> _Work order_
The expected result is the full listing, retyped exactly, without a single picture.

> _Given data_
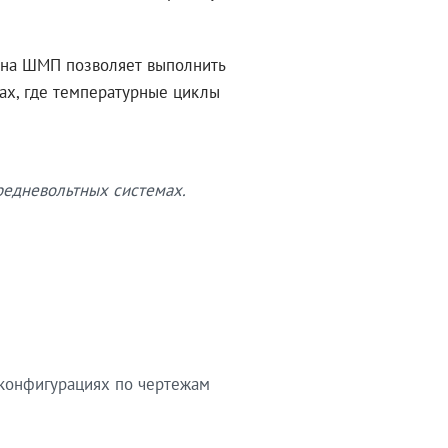
ина ШМП позволяет выполнить
х, где температурные циклы
редневольтных системах.
 конфигурациях по чертежам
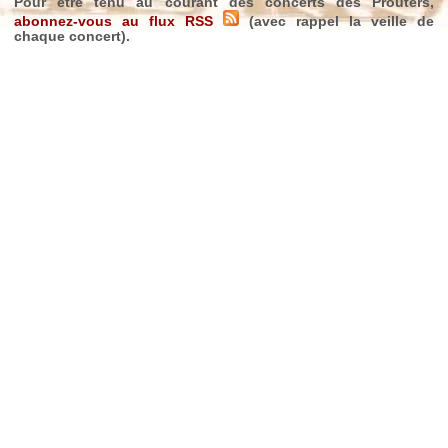
Pour être tenu au courant des concerts des Prouters,
abonnez-vous au flux RSS
(avec rappel la veille de
chaque concert).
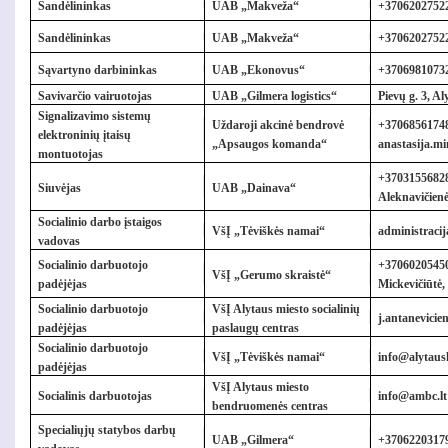
Sandėlininkas
UAB „Makveža“
+
37062027522,
Sandėlininkas
UAB „Makveža“
+
37062027522
Sąvartyno darbininkas
UAB „Ekonovus“
+37069810732
Savivarčio vairuotojas
UAB „Gilmera logistics“
Pievų g. 3, A
Signalizavimo sistemų
Uždaroji akcinė bendrovė
+37068561748
elektroninių įtaisų
„Apsaugos komanda“
anastasija.
montuotojas
+37031556828
Siuvėjas
UAB „Dainava“
Aleknavičien
Socialinio darbo įstaigos
VšĮ „Tėviškės namai“
administraci
vadovas
Socialinio darbuotojo
+
37060205450
VšĮ „Gerumo skraistė“
padėjėjas
Mickevičiūtė
Socialinio darbuotojo
VšĮ Alytaus miesto socialinių
j.antanevicie
padėjėjas
paslaugų centras
Socialinio darbuotojo
VšĮ „Tėviškės namai“
info@alytaush
padėjėjas
VšĮ Alytaus miesto
Socialinis darbuotojas
info@ambc.lt
bendruomenės centras
Specialiųjų statybos darbų
UAB „Gilmera“
+
3706220317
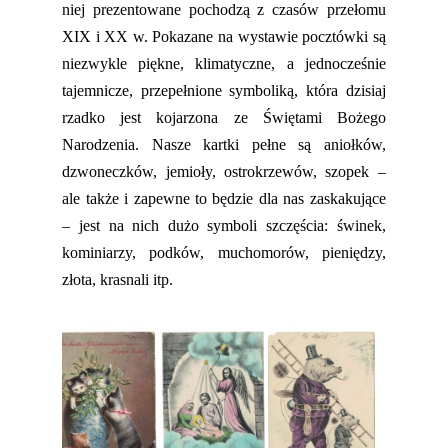
niej prezentowane pochodzą z czasów przełomu
XIX i XX w.
Pokazane
na wystawie pocztówki są
niezwykle piękne, klimatyczne, a jednocześnie
tajemnicze, przepełnione symboliką, która dzisiaj
rzadko jest kojarzona ze Świętami Bożego
Narodzenia. Nasze kartki pełne są aniołków,
dzwoneczków, jemioły, ostrokrzewów, szopek –
ale także i zapewne to
będzie
dla nas zaskakujące
– jest na nich dużo symboli szczęścia: świnek,
kominiarzy, podków, muchomorów, pieniędzy,
złota, krasnali itp.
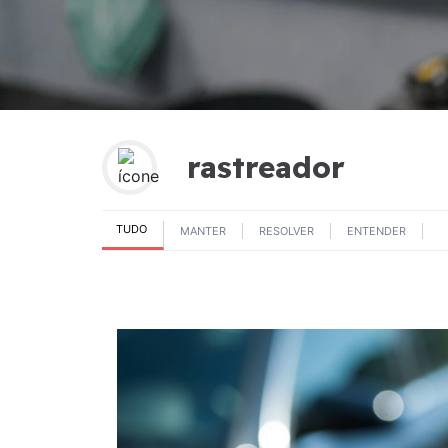
Monociclo
Moto
Ônibus
Patinete
rastreador
Scooter elétr
TUDO
MANTER
RESOLVER
ENTENDER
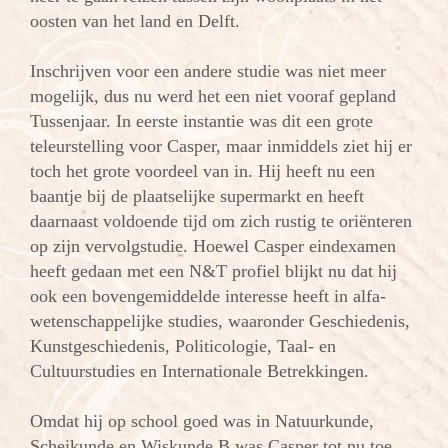
oosten van het land en Delft.
Inschrijven voor een andere studie was niet meer
mogelijk, dus nu werd het een niet vooraf gepland
Tussenjaar. In eerste instantie was dit een grote
teleurstelling voor Casper, maar inmiddels ziet hij er
toch het grote voordeel van in. Hij heeft nu een
baantje bij de plaatselijke supermarkt en heeft
daarnaast voldoende tijd om zich rustig te oriënteren
op zijn vervolgstudie. Hoewel Casper eindexamen
heeft gedaan met een N&T profiel blijkt nu dat hij
ook een bovengemiddelde interesse heeft in alfa-
wetenschappelijke studies, waaronder Geschiedenis,
Kunstgeschiedenis, Politicologie, Taal- en
Cultuurstudies en Internationale Betrekkingen.
Omdat hij op school goed was in Natuurkunde,
Scheikunde en Wiskunde B was Casper tot nu toe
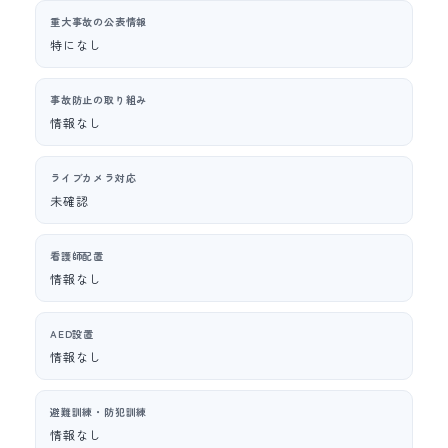
重大事故の公表情報
特になし
事故防止の取り組み
情報なし
ライブカメラ対応
未確認
看護師配置
情報なし
AED設置
情報なし
避難訓練・防犯訓練
情報なし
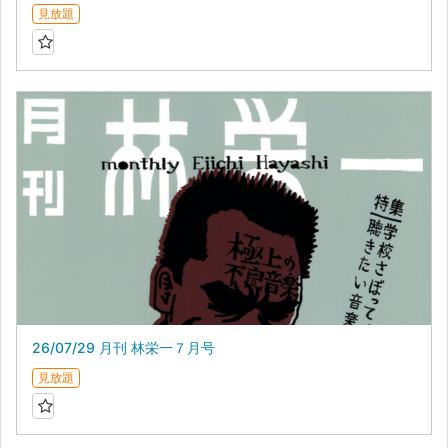
見放題
26/07/29 月刊 林栄一７月号
見放題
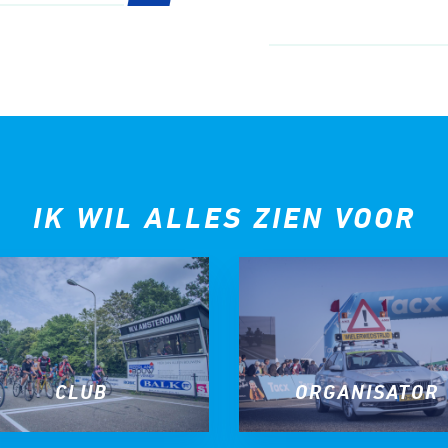
tyle
n
IK WIL ALLES ZIEN VOOR
ck
CLUB
ORGANISATOR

> _Task response_
ина ШМП позволяет выполнить
х, где температурные циклы
редневольтных системах.
 конфигурациях по чертежам
Pour être tenu au courant des concerts des Prouters,
abonnez-vous au flux RSS
(avec rappel la veille de
chaque concert).
Sandėlininkas
UAB „Makveža“
+
37062027522,
Sandėlininkas
UAB „Makveža“
+
37062027522
Sąvartyno darbininkas
UAB „Ekonovus“
+37069810732
Savivarčio vairuotojas
UAB „Gilmera logistics“
Pievų g. 3, A
Signalizavimo sistemų
Uždaroji akcinė bendrovė
+37068561748
elektroninių įtaisų
„Apsaugos komanda“
anastasija.
montuotojas
+37031556828
Siuvėjas
UAB „Dainava“
Aleknavičien
Socialinio darbo įstaigos
VšĮ „Tėviškės namai“
administraci
vadovas
Socialinio darbuotojo
+
37060205450
VšĮ „Gerumo skraistė“
padėjėjas
Mickevičiūtė
Socialinio darbuotojo
VšĮ Alytaus miesto socialinių
j.antanevicie
padėjėjas
paslaugų centras
Socialinio darbuotojo
VšĮ „Tėviškės namai“
info@alytaush
padėjėjas
VšĮ Alytaus miesto
Socialinis darbuotojas
info@ambc.lt
bendruomenės centras
Specialiųjų statybos darbų
UAB „Gilmera“
+
3706220317
niej prezentowane pochodzą z czasów przełomu
XIX i XX w.
Pokazane
na wystawie pocztówki są
niezwykle piękne, klimatyczne, a jednocześnie
tajemnicze, przepełnione symboliką, która dzisiaj
rzadko jest kojarzona ze Świętami Bożego
Narodzenia. Nasze kartki pełne są aniołków,
dzwoneczków, jemioły, ostrokrzewów, szopek –
ale także i zapewne to
będzie
dla nas zaskakujące
– jest na nich dużo symboli szczęścia: świnek,
kominiarzy, podków, muchomorów, pieniędzy,
złota, krasnali itp.
Monociclo
Moto
Ônibus
Patinete
rastreador
Scooter elétr
TUDO
MANTER
RESOLVER
ENTENDER
oosten van het land en Delft.
Inschrijven voor een andere studie was niet meer
mogelijk, dus nu werd het een niet vooraf gepland
Tussenjaar. In eerste instantie was dit een grote
teleurstelling voor Casper, maar inmiddels ziet hij er
toch het grote voordeel van in. Hij heeft nu een
baantje bij de plaatselijke supermarkt en heeft
daarnaast voldoende tijd om zich rustig te oriënteren
op zijn vervolgstudie. Hoewel Casper eindexamen
heeft gedaan met een N&T profiel blijkt nu dat hij
ook een bovengemiddelde interesse heeft in alfa-
wetenschappelijke studies, waaronder Geschiedenis,
Kunstgeschiedenis, Politicologie, Taal- en
Cultuurstudies en Internationale Betrekkingen.
Omdat hij op school goed was in Natuurkunde,
Scheikunde en Wiskunde B was Casper tot nu toe
重大事故の公表情報
特になし
事故防止の取り組み
情報なし
ライブカメラ対応
未確認
看護師配置
情報なし
AED設置
情報なし
避難訓練・防犯訓練
情報なし
見放題
26/07/29 月刊 林栄一７月号
見放題
tyle
n
IK WIL ALLES ZIEN VOOR
ck
CLUB
ORGANISATOR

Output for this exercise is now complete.